The Órgiva Association works hard to embrace this diversity and meet the resulting challenges. “Our differences are enriching and we take advantage of our cultural diversity,” says Arantza. This is reflected by the events and projects that the 130 members organise. The women run a second hand shop, which helps to fund projects and raises money for chosen charities. Available courses and events include reflexology, monthly alternative film screenings, a book club and self-esteem classes. Arantza says that the Association always strives to employ women to share their skills. The Association recently backed a local bi-lingual production of Eve Ensler’s, ‘The Vagina Monologues,’ which demonstrates their conscious effort to embrace the linguistic and cultural diversity in the area.

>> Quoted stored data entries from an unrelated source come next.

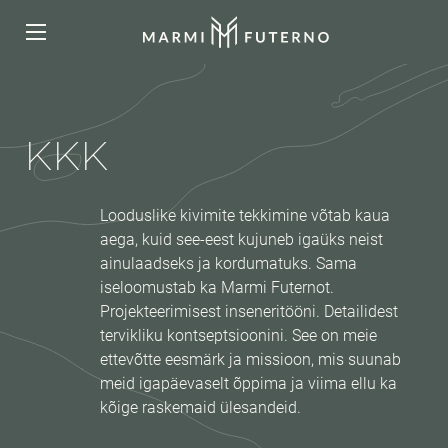
KKK
Looduslike kivimite tekkimine võtab kaua
aega, kuid see-eest kujuneb igaüks neist
ainulaadseks ja kordumatuks. Sama
iseloomustab ka Marmi Futernot.
Projekteerimisest inseneritööni. Detailidest
tervikliku kontseptsioonini. See on meie
ettevõtte eesmärk ja missioon, mis suunab
meid igapäevaselt õppima ja viima ellu ka
kõige raskemaid ülesandeid.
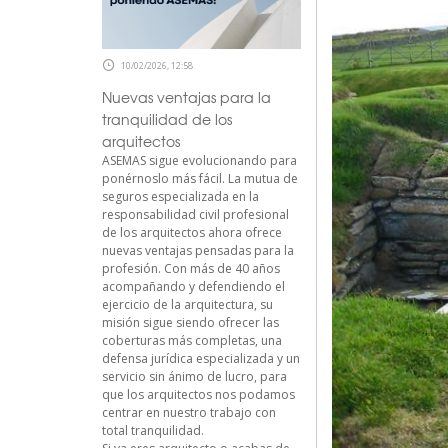
10/02/2026, 12:58
Nuevas ventajas para la
tranquilidad de los
arquitectos
ASEMAS sigue evolucionando para
ponérnoslo más fácil. La mutua de
seguros especializada en la
responsabilidad civil profesional
de los arquitectos ahora ofrece
nuevas ventajas pensadas para la
profesión. Con más de 40 años
acompañando y defendiendo el
ejercicio de la arquitectura, su
misión sigue siendo ofrecer las
coberturas más completas, una
defensa jurídica especializada y un
servicio sin ánimo de lucro, para
que los arquitectos nos podamos
centrar en nuestro trabajo con
total tranquilidad.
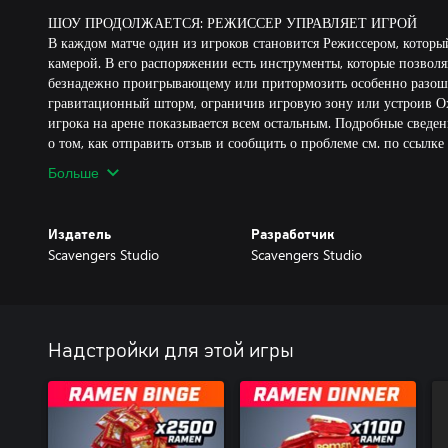
ШОУ ПРОДОЛЖАЕТСЯ: РЕЖИССЕР УПРАВЛЯЕТ ИГРОЙ
В каждом матче один из игроков становится Режиссером, который
камерой. В его распоряжении есть инструменты, которые позво
безнадежно проигрывающему или притормозить особенно разоше
гравитационный шторм, ограничив игровую зону или устроив О
игрока на арене показывается всем остальным. Подробные сведен
Больше
Издатель
Разработчик
Scavengers Studio
Scavengers Studio
Надстройки для этой игры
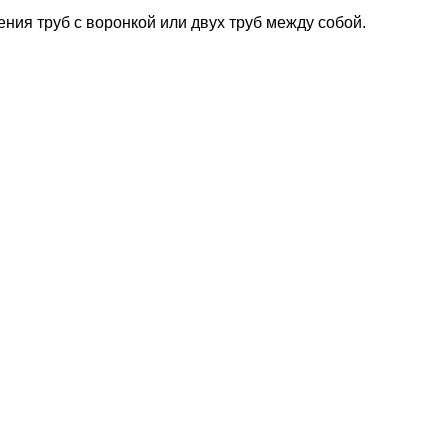
ния труб с воронкой или двух труб между собой.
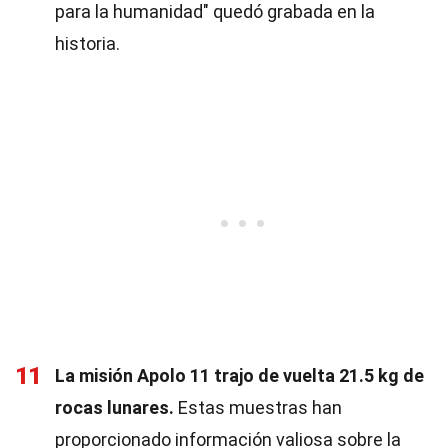
para la humanidad" quedó grabada en la
historia.
11
La misión Apolo 11 trajo de vuelta 21.5 kg de
rocas lunares.
Estas muestras han
proporcionado información valiosa sobre la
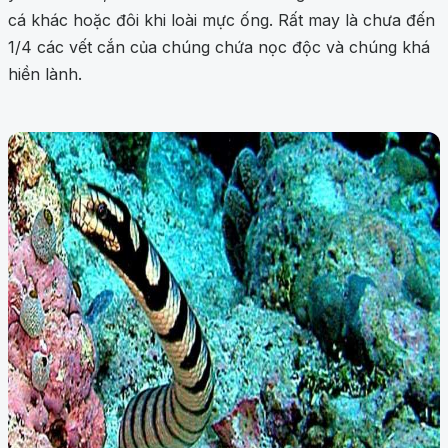
cá khác hoặc đôi khi loài mực ống. Rất may là chưa đến
1/4 các vết cắn của chúng chứa nọc độc và chúng khá
hiền lành.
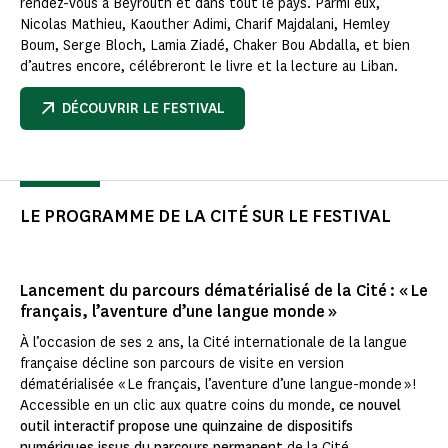
rendez-vous à Beyrouth et dans tout le pays. Parmi eux,
Nicolas Mathieu, Kaouther Adimi, Charif Majdalani, Hemley
Boum, Serge Bloch, Lamia Ziadé, Chaker Bou Abdalla, et bien
d’autres encore, célébreront le livre et la lecture au Liban.
DÉCOUVRIR LE FESTIVAL
LE PROGRAMME DE LA CITÉ SUR LE FESTIVAL
Lancement du parcours dématérialisé de la Cité : « Le
français, l’aventure d’une langue monde »
À l’occasion de ses 2 ans, la Cité internationale de la langue
française décline son parcours de visite en version
dématérialisée « Le français, l’aventure d’une langue-monde » !
Accessible en un clic aux quatre coins du monde,
ce nouvel
outil interactif propose une quinzaine de dispositifs
numériques issus du parcours permanent
de la Cité.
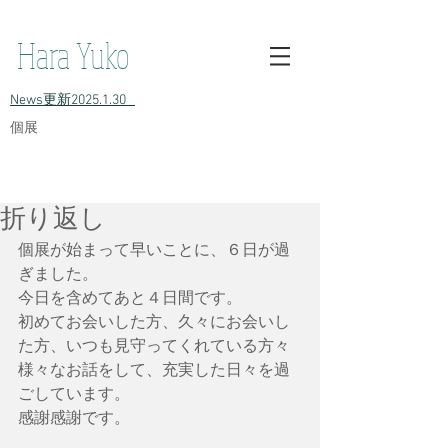
h原裕子 陶 Hara Yuko ceramic Yuko Hara ceramic Hara Yuko
Ceramics Hara Yuko Ceramic
Hara Yuko
​News更新2025.1.30
​個展
折り返し
個展が始まって早いことに、６日が過
ぎました。
今日を含めてあと４日間です。
初めてお会いした方、久々にお会いし
た方、いつも見守ってくれている方々
様々なお話をして、充実した日々を過
ごしています。
感謝感謝です。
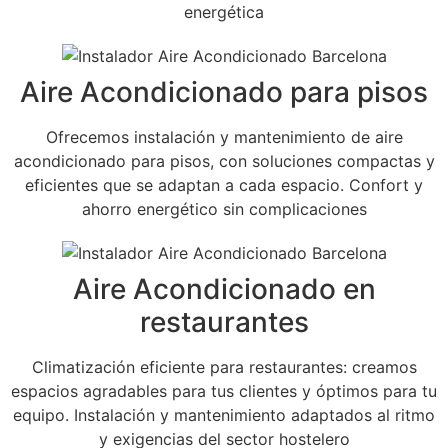
energética
Aire Acondicionado para pisos
Ofrecemos instalación y mantenimiento de aire
acondicionado para pisos, con soluciones compactas y
eficientes que se adaptan a cada espacio. Confort y
ahorro energético sin complicaciones
Aire Acondicionado en
restaurantes
Climatización eficiente para restaurantes: creamos
espacios agradables para tus clientes y óptimos para tu
equipo. Instalación y mantenimiento adaptados al ritmo
y exigencias del sector hostelero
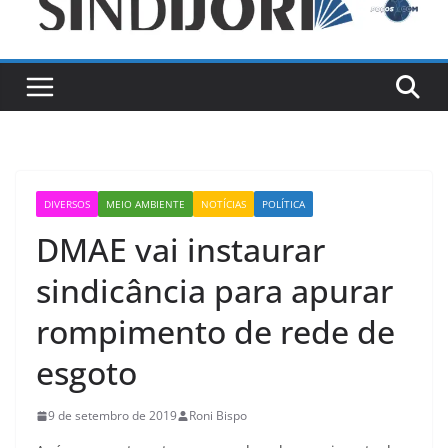
DIVERSOS
MEIO AMBIENTE
NOTÍCIAS
POLÍTICA
DMAE vai instaurar
sindicância para apurar
rompimento de rede de
esgoto
9 de setembro de 2019
Roni Bispo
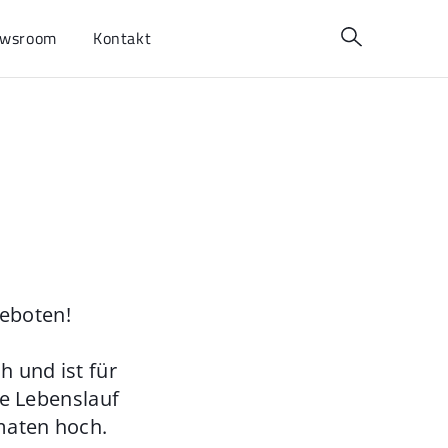
wsroom
Kontakt
geboten!
 und ist für
ie Lebenslauf
maten hoch.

In addition to these social activities the Association take an active role in the campaign of Zero Tolerance of violence against women. In 2006 at least 60 women died in domestic violence incidents in Spain. The women’s Association hang banners saying; ‘no more death’ from the Ayuntamiento every time a woman is killed, in order to make sure this atrocity doesn’t go unnoticed. They are also one of the first associations to run a women’s refuge, which can house up to 5 women and their children at a time. Arantza comments that domestic violence is still rife within Andalucía and is still very much kept behind closed doors. The Association aims to raise awareness around this important issue and to offer women other options, support and advice. On the 25th November last year there was a national day for highlighting the issue of violence against women and the association ran workshops, provided legal advice and gave out 60 plants to be cared for by different members to represent each of the women who died at the hands of a violent man in 2006.
On a lighter note, the Association has recently published a book called, ‘A Tus Plantas: Alpujarras’, a fully illustrated guide to the herbs and wild flowers of the Alpujarra. 75% of the money raised from sales goes to charities that support women’s rights and issues.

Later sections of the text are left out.